Rachel Adler, in Engendering Judaism. An Inclusive Theology and Ethics, employs a slightly different strategy. Instead of transforming torah, she transforms the meaning of halachah. Halachah is not limited to "classical halachah" but is a path making; it translates the stories and values of Judaism into ongoing action. Halachah is in that sense an integral part not only of Orthodoxy but of any kind of Judaism - here Adler reappropriates halachah for all Jews. Halachah is authentic Jewish language for articulating the system of obligations that constitute the content of covenant. It is a communal praxis grounded in Jewish stories. Like Plaskow, Adler insists that if praxis is indeed to be the embodiment in action at a particular time of the values and commitments inherent to a particular story, then women's stories, their values and commitments must be included. Recognizing that societies are human constructions which can be understood only in context (i.e. through critical historical study), Adler rejects the notion of divinely revealed halachah. Instead of repairing an irreparable halachah, she calls for a feminist jurisgenesis which would regenerate a world of legal meaning in which the stories, dreams and revelations of Jewish women and men are fully and complexly integrated. She borrows Robert Cover's concept of law as a bridge strung between "reality" - our present world of norms and behavioral responses to norms - and "alternity" - the other normative worlds we may choose to imagine. Law is then neither reality nor alternity but what bridges the gap: the committed social behavior, which constitutes the way a group of people will attempt to get from here to there. For Adler, halachah is maintained or remade not by orthodoxies or visions ("It is not in heaven") but by commitments of communities either to obey the law as it stands, or resists and reject it in order to live out some alternative legal vision. For Plaskow as well, the problem of authority resolves itself into the question of whether the primary community to which she is accountable finds her images of God, or Torah or Israel compelling.
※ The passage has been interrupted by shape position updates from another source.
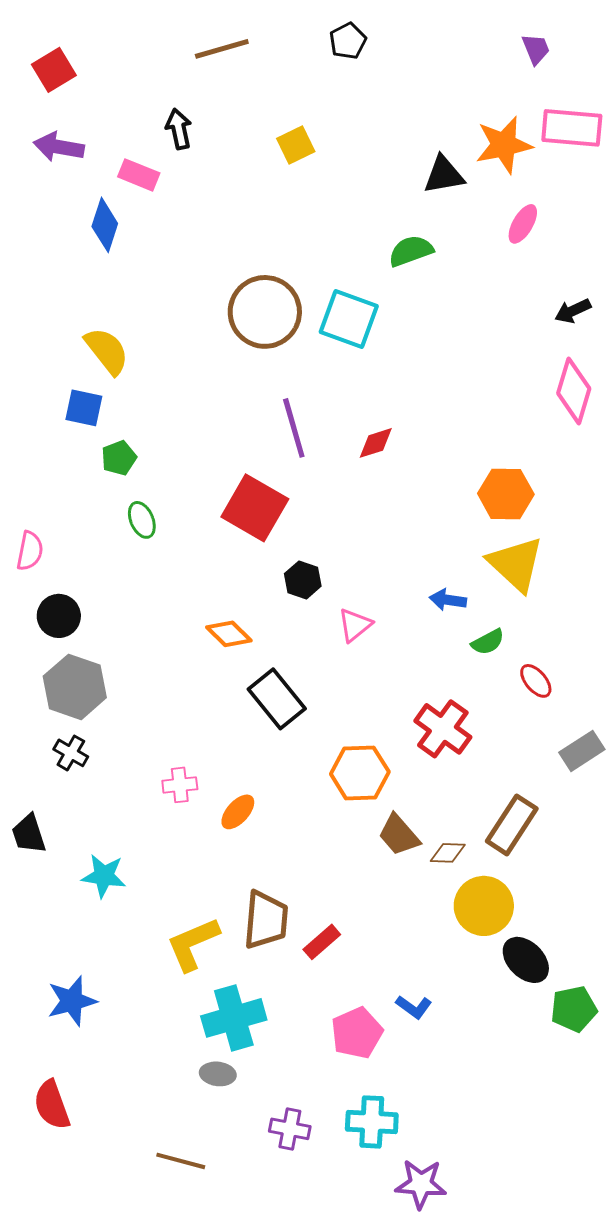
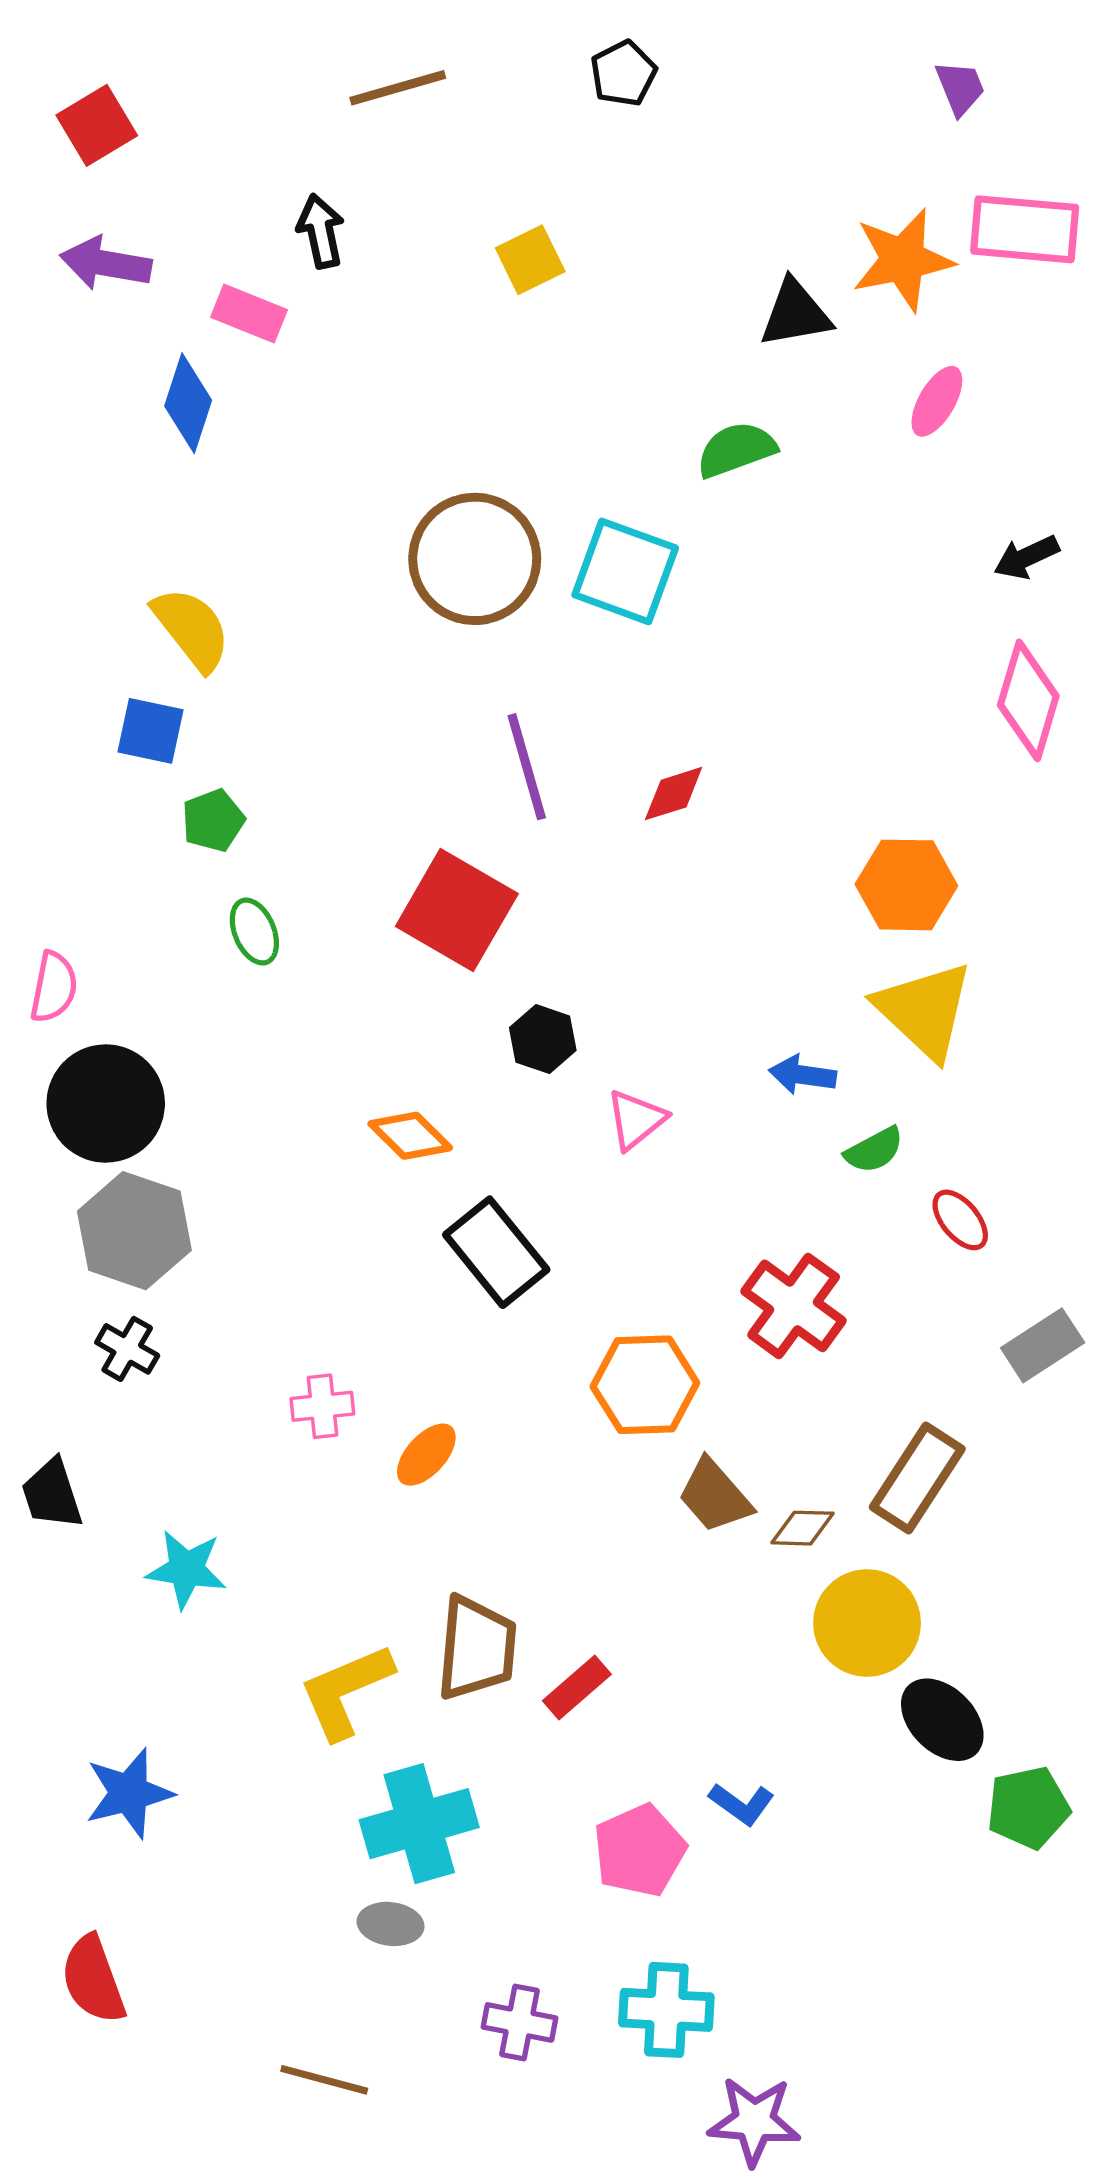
black circle: (59, 616) -> (106, 1104), size x1.5

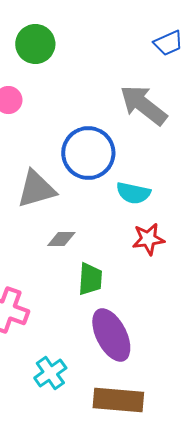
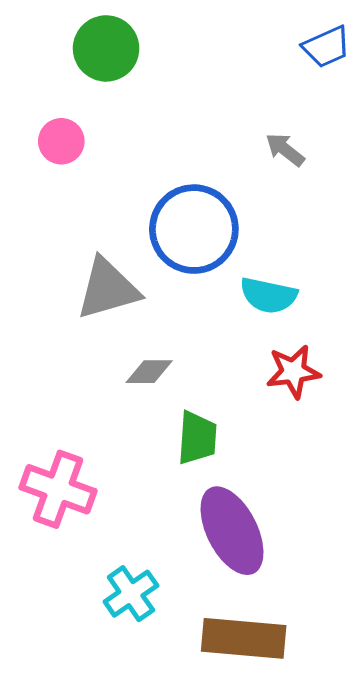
gray arrow: (143, 105) -> (285, 150), size x0.5

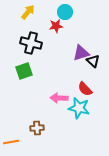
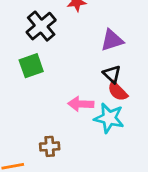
black cross: (31, 43) -> (41, 26), turned 35
black triangle: (93, 61) -> (112, 74), moved

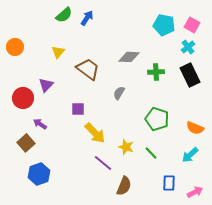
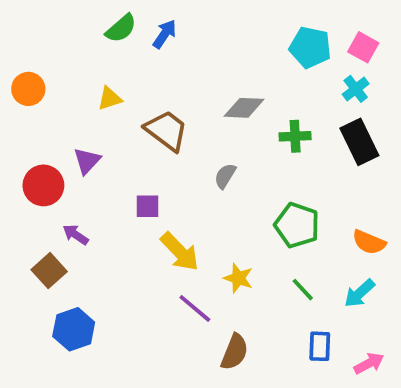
yellow triangle: (58, 52) -> (110, 98), turned 32
green line: (151, 153) -> (303, 290), moved

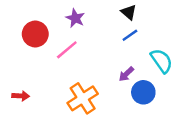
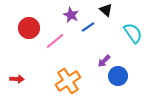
purple star: (75, 18) -> (71, 15), moved
blue line: (130, 35) -> (88, 27), moved
cyan semicircle: (162, 61) -> (133, 33), moved

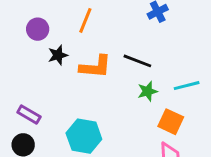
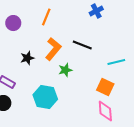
black star: (58, 55) -> (27, 58), moved
orange L-shape: (95, 67) -> (53, 49), turned -55
green star: (148, 91) -> (65, 70), moved

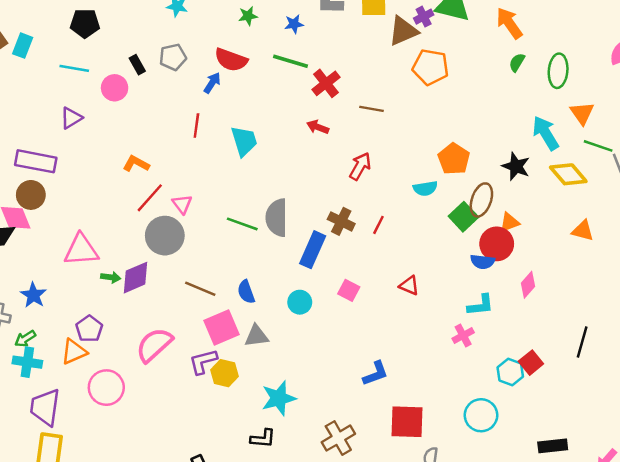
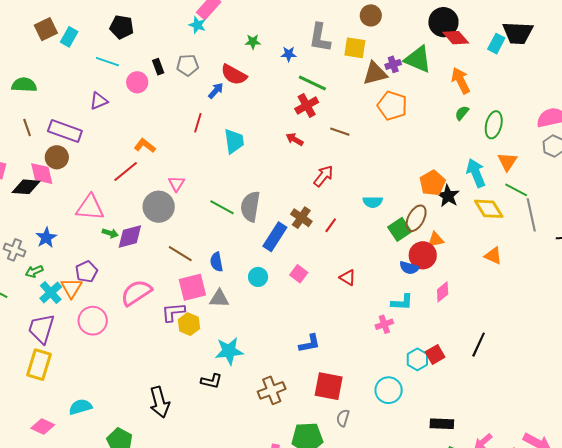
green line: (290, 61) -> (312, 83), moved
orange pentagon: (454, 159) -> (432, 183), moved
red line: (150, 198) -> (126, 172), moved
orange triangle: (74, 352) -> (71, 288), turned -45
cyan cross: (27, 362) -> (51, 293), moved, turned 30

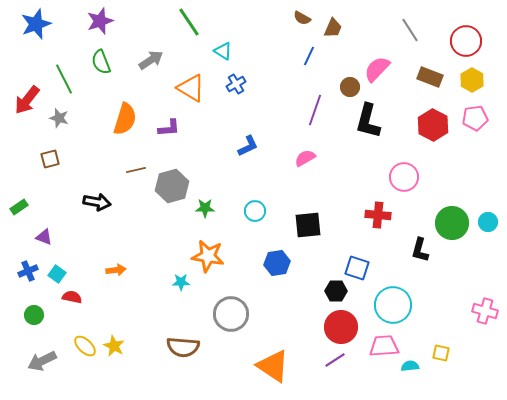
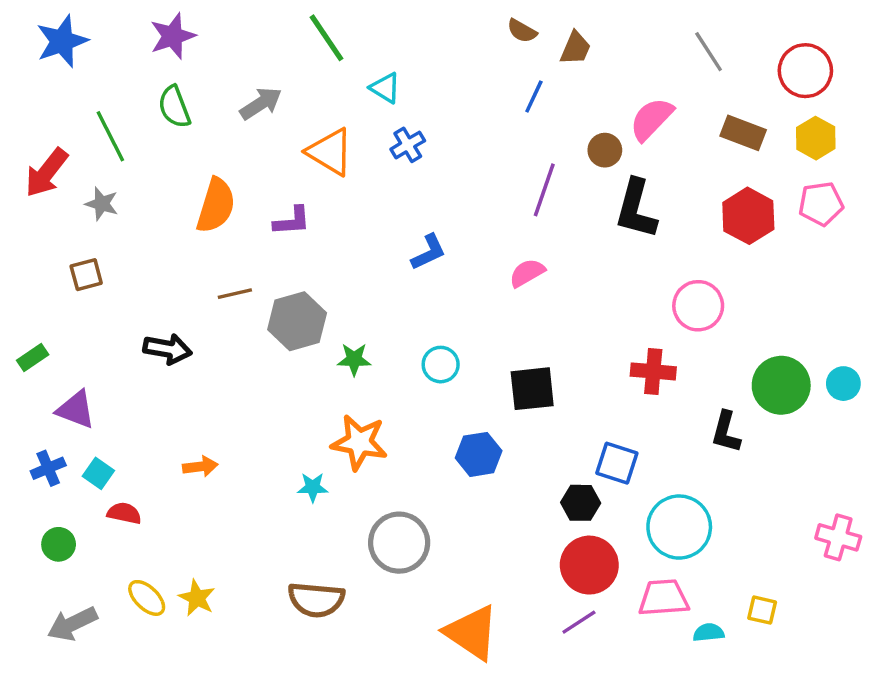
purple triangle: (44, 237) -> (76, 409), size x1.4

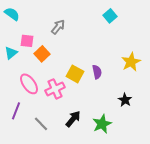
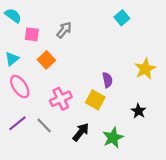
pink square: (27, 41) -> (32, 34), moved
yellow square: (75, 74) -> (95, 100), moved
pink ellipse: (29, 84) -> (20, 87), moved
purple line: (16, 111) -> (18, 123), turned 30
gray line: (41, 124) -> (44, 125), moved

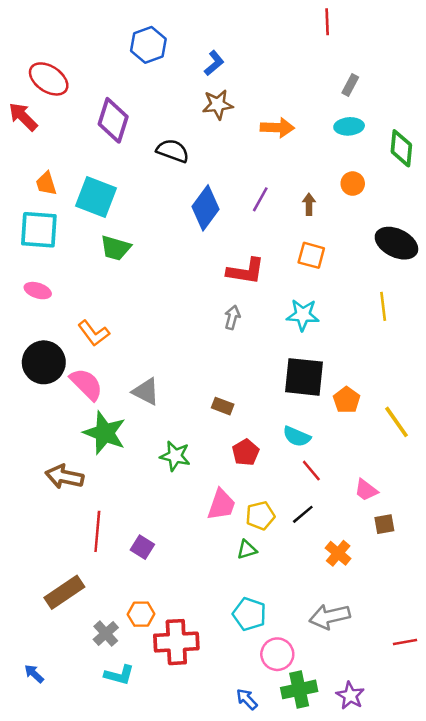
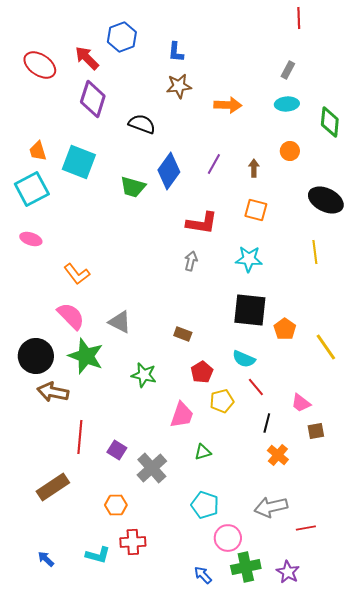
red line: (327, 22) -> (299, 18), moved
blue L-shape: (214, 63) -> (176, 52), turned 135
red arrow: (23, 117) -> (87, 58), moved
cyan square: (39, 230) -> (32, 189), turned -32
green trapezoid: (116, 248) -> (133, 187), moved
black circle: (44, 362) -> (36, 356), moved
black line: (303, 514) -> (267, 423), moved, turned -36
yellow pentagon: (260, 516) -> (222, 401), moved
gray cross: (106, 634) -> (152, 468), moved, size x1.4
red cross: (176, 642) -> (133, 542), moved, size x0.7
red line: (405, 642) -> (306, 528), moved
blue arrow: (34, 674) -> (46, 559), moved

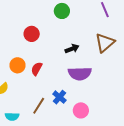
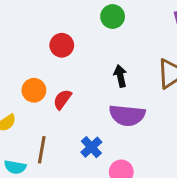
black arrow: (72, 49) -> (120, 76), turned -88
brown line: (39, 106) -> (42, 150), moved, turned -30

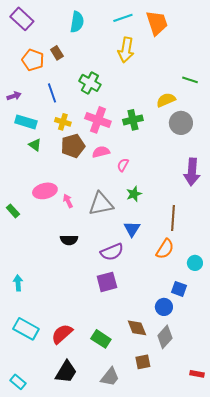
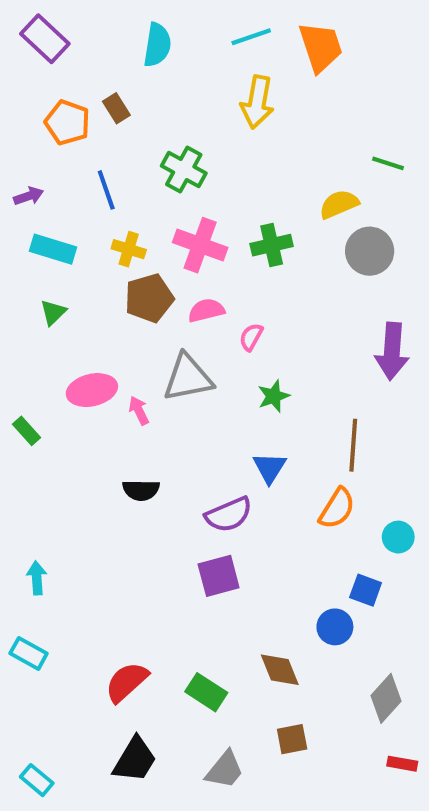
green triangle: (35, 145) -> (53, 312), moved, turned 40
gray triangle: (101, 204) -> (188, 378), moved
cyan rectangle: (26, 329) -> (29, 653), moved, size x0.7
gray diamond: (165, 337) -> (386, 698), moved

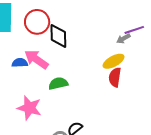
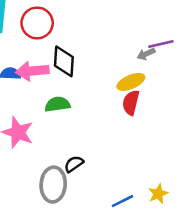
black diamond: (58, 36) -> (64, 61), moved
pink arrow: (36, 59) -> (32, 71), turned -45

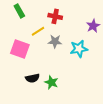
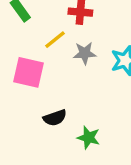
green star: (51, 82) -> (89, 138), moved

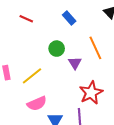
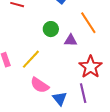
purple triangle: (75, 63) -> (71, 40), turned -48
pink semicircle: (37, 104) -> (40, 85), turned 66

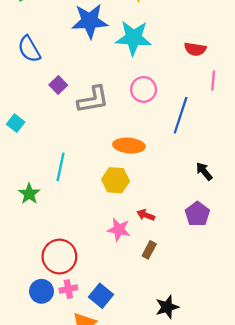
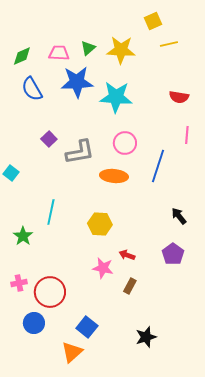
blue semicircle: (29, 49) -> (32, 89), moved
red semicircle: (195, 49) -> (179, 97), moved
orange ellipse: (129, 146) -> (114, 176), moved
pink cross: (68, 289) -> (19, 283), moved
I would like to close my lecture with a story of the Baal Shem Tov, founder of Hasidism as a parable for the current predicament of the Jews and for the contemporary religious situation more generally: The Baal Shem Tov would go into the forest whenever faced with a difficult task. He would light a fire, say a prayer, and what he had set out to perform was done. In the next generation his disciple, the Maggid of Meseritz, could no longer light the fire, but he did know the place to go and the prayer to utter. The third generation could neither light the fire nor say the prayer, but it could still find the sacred place in the forest. All generations since cannot even do that. What can they, what can we do? Are we reduced to the mere telling of this story and hope that it will have "the same effect as the actions of the other three’’?

Not if it’s up to women. We have our own fire, our own prayers and our own places which we must find, in order to have the effect other fires and other prayers of other Jews had in the past.

Judith Frishman was born in 1953 in New York. She lives in Amsterdam and is professor of the History and Culture of Rabbinic Judaism at the Catholic Theological University of Utrecht as well as professor of the History of Jewish-Christian Relations in the Modern Period at the University of Leiden. She is active in the Liberal Jewish Community of the Netherlands.